‘Exorcising the present ghosts of our immediate future’: Fine Art’s Gravity series in collaboration with SIA and Site Gallery Sheffield – Discussion on Thursday 06 December

Site Gallery Discussion: Exorcising the present ghosts of our immediate future

On the cusp of Site Gallery’s 40th year this event in collaboration with Sheffield Institute of Arts and Fine Art Gravity lecture series looks back at the archive of curatorial history (particularly in relation to technology) – to the ghosts of exhibitions that haunt us – to see how this process impacts on contemporary curating.

Discussion: Exorcising the present ghosts of our immediate future
Site Gallery, 1 Brown Street Sheffield S1 2BS
Thursday 06 December 2018, 4.30PM – 6PM
Please register your interest on Eventbrite.

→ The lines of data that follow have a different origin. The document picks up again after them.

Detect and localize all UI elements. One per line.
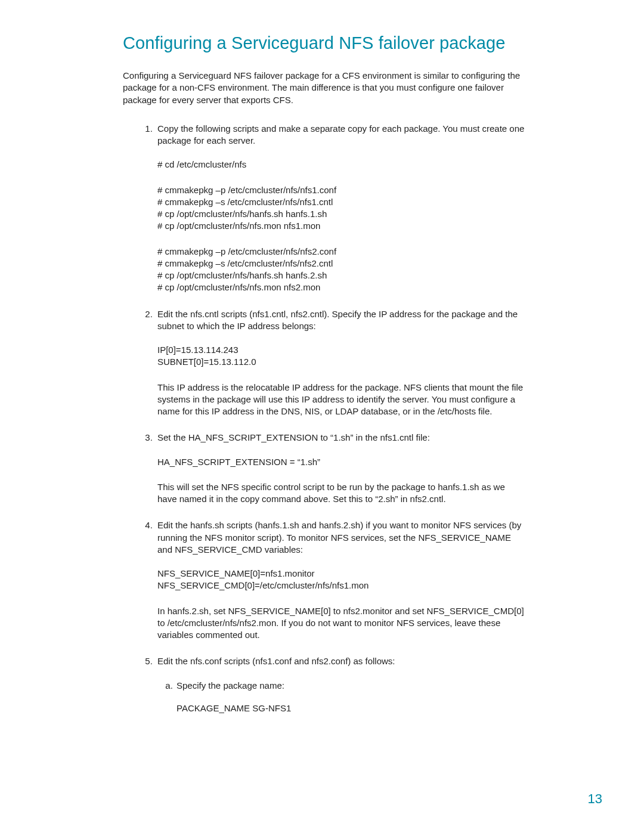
step-1-lead: Copy the following scripts and make a se… bbox=[157, 123, 525, 147]
step-4-code: NFS_SERVICE_NAME[0]=nfs1.monitor NFS_SER… bbox=[157, 568, 525, 592]
steps-list: Copy the following scripts and make a se… bbox=[136, 123, 525, 714]
document-page: Configuring a Serviceguard NFS failover … bbox=[0, 0, 644, 833]
step-1-code-3: # cmmakepkg –p /etc/cmcluster/nfs/nfs2.c… bbox=[157, 246, 525, 294]
step-5a: Specify the package name: PACKAGE_NAME S… bbox=[175, 680, 525, 715]
step-3: Set the HA_NFS_SCRIPT_EXTENSION to “1.sh… bbox=[155, 432, 525, 505]
step-2-trail: This IP address is the relocatable IP ad… bbox=[157, 382, 525, 418]
step-5: Edit the nfs.conf scripts (nfs1.conf and… bbox=[155, 655, 525, 714]
step-2-code: IP[0]=15.13.114.243 SUBNET[0]=15.13.112.… bbox=[157, 344, 525, 368]
step-5a-code: PACKAGE_NAME SG-NFS1 bbox=[177, 702, 525, 714]
intro-paragraph: Configuring a Serviceguard NFS failover … bbox=[123, 70, 525, 106]
step-4-trail: In hanfs.2.sh, set NFS_SERVICE_NAME[0] t… bbox=[157, 605, 525, 642]
step-4: Edit the hanfs.sh scripts (hanfs.1.sh an… bbox=[155, 519, 525, 641]
step-5-substeps: Specify the package name: PACKAGE_NAME S… bbox=[160, 680, 525, 715]
step-1-code-1: # cd /etc/cmcluster/nfs bbox=[157, 159, 525, 171]
step-4-lead: Edit the hanfs.sh scripts (hanfs.1.sh an… bbox=[157, 519, 525, 556]
step-1-code-2: # cmmakepkg –p /etc/cmcluster/nfs/nfs1.c… bbox=[157, 184, 525, 233]
step-5a-lead: Specify the package name: bbox=[177, 680, 525, 692]
step-2-lead: Edit the nfs.cntl scripts (nfs1.cntl, nf… bbox=[157, 308, 525, 333]
step-5-lead: Edit the nfs.conf scripts (nfs1.conf and… bbox=[157, 655, 525, 667]
step-3-code: HA_NFS_SCRIPT_EXTENSION = “1.sh” bbox=[157, 456, 525, 468]
step-3-lead: Set the HA_NFS_SCRIPT_EXTENSION to “1.sh… bbox=[157, 432, 525, 444]
step-3-trail: This will set the NFS specific control s… bbox=[157, 481, 525, 506]
step-2: Edit the nfs.cntl scripts (nfs1.cntl, nf… bbox=[155, 308, 525, 418]
page-number: 13 bbox=[588, 791, 602, 807]
step-1: Copy the following scripts and make a se… bbox=[155, 123, 525, 294]
page-title: Configuring a Serviceguard NFS failover … bbox=[123, 33, 525, 53]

I’m intrigued by the study of ghosts. Ghosts come from libraries. It’s the book you read and that you remember; ideas you thought you had forgotten. The ghost is the re-read, the re-seen, the forgotten.
Philippe Parreno

In 1998 Site held an exhibition called Star-Dot-Star which itself looked back to an exhibition at the ICA in 1968 called Cybernetic Serendipity which was heralded as one of the first exhibitions to incorporate art and technology. 2018 is a 20 and 50 year loop from these exhibitions and a moment when Site is also looking to the archive in preparation for the 40th year of the organisation in 2019.

Chaired by Jeanine Griffin, Site’s current PhD researcher, speakers include Antony Hudek on another key exhibition in relation to technology: Les Immateriaux, 1985, and David Morris of Afterall/ Central St Martin’s who runs an exhibition histories project.

Antony Hudek is a Belgium based curator and director of the Curatorial Studies postgraduate programme at the Royal Academy of Fine Arts (KASK) of University College Ghent.

David Morris is a writer, researcher and educator. He is an editor of Afterall journal (Central Saint Martins, London) and managing editor of Afterall’s Exhibition Histories series, and teaches at University of the Arts, London.